“Jadinya aku berangkat jam berapa malem ini, Kak?”
“Jam 7 lebih. Habis maghrib udah harus di stasiun.”
“Kelas?”
“Bisnis.”
“Haa, bisnis? Eeeng. Emang eksekutif berapa?”
“Bukan masalah uangnya, Nil.”
Nyampe di stasiun.
“Bisa tuker tiket kan?”
“Nggak mau. Aku nggak mau nukerin tiketnya. Dan tiket ini nggak boleh dituker. Aku pegang aja.”
“Dih, nyebelin. Kan panas di kereta bisnis, nggak ada AC-nya.”
“Ada kipasnya. Nggak ada tuker tiket. Titik.”
Dia menggenggam tiket. Aku tak bisa mengambilnya untuk ditukarkan. Kereta datang. Aku diantar ke dalam gerbong. Duduk di pinggir jendela . Dia pulang. Malam ini aku berangkat dari Cepu untuk belajar esok hari di Jakarta.
Jika bisa memilih, aku tidak akan memilih kereta untuk perjalanan ini. Aku benci kereta. Bagaimana tidak? Pernah suatu kali saat SD, tepat di Pekalongan, aku berada di dalam gerbong dan seluruh kaca kereta yang sedang berjalan itu dilempari batu oleh Bonek.
Keterpaksaan ini bukan tanpa alasan. Aku tak bisa berangkat siang dengan bus untuk kembali ke Jakarta. Ada hal yang harus diselesaikan. Masalah ijazahku yang memakai foto ijazah berjilbab di sana. Selesailah urusan itu dengan akhir aku membuat surat pernyataan bermeterai. Ini konyol.
#
“Kamu nggak boleh takut apapun kalo kamu benar. Mau kepala sekolah, Kek. Guru, Kek. Temen, Kek. Jangan mau diatur-atur mereka! Kalo ada yang salah, bilang aja salah.
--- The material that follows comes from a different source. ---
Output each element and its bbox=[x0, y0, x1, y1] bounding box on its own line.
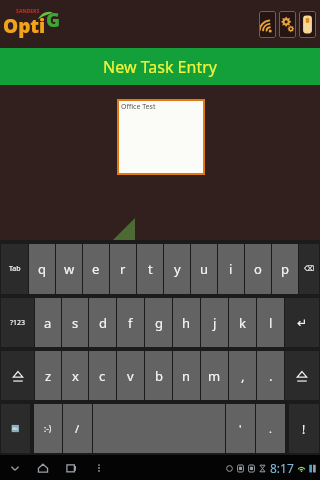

Pokoknya kalo benar, nggak usah takut.” Jelas aku masih ingat dia menyampaikannya di jalanan kecil antara kamar kulon dan jalan menuju pawon, tepat dekat lemari. Kita berdua duduk di sana, siang hari.
Pembicaraan itu dimulai dengan pertanyaan-pertanyaan seputar OSIS. Aku ceritakan seadanya organisasi di sekolahku itu. Dia berpesan untuk tidak tidur siang sepulang sekolah sebab akan repot menyesuaikan jam biologis jika nanti aku menjadi aktivis di kampus saat berkuliah nanti. Lalu, kamu melanjutkan dengan istilah sosialisme, nasionalisme, dan kawan-kawannya. Krik krik krik. Tau kamu? Aku nggak begitu paham saat itu, Kapten!
#
Senin pagi menjadi hari yang selalu menyenangkan saat aku kelas 2 SMA. Aku tidak menyapu rumah dan halaman depan. Bukan aku tak mau mengerjakannya, melainkan sudah ada yang membereskan semua itu. Dan dipastikan aku tidak telat tiba di sekolah karena diantar, sedangkan biasanya aku harus berdesakan dengan teman-teman di batas pintu angkutan. Kakakku pertama selalu berada di rumah setiap Senin pagi. Dia baru akan kembali ke Surabaya siang nanti, tidak ada kelas di Senin pagi. Dia mengerjakan semua itu.
#
Hari ini bukan Senin, tapi tidak terlambat datang ke sekolah. Bukan karena diantar, melainkan karena ini hari libur. Nggak perlu dihitung-hitung usiamu sekarang berapa. Yang jelas kamu paling tua di antara kita berlima. Barakallahu fii umrik, Kak!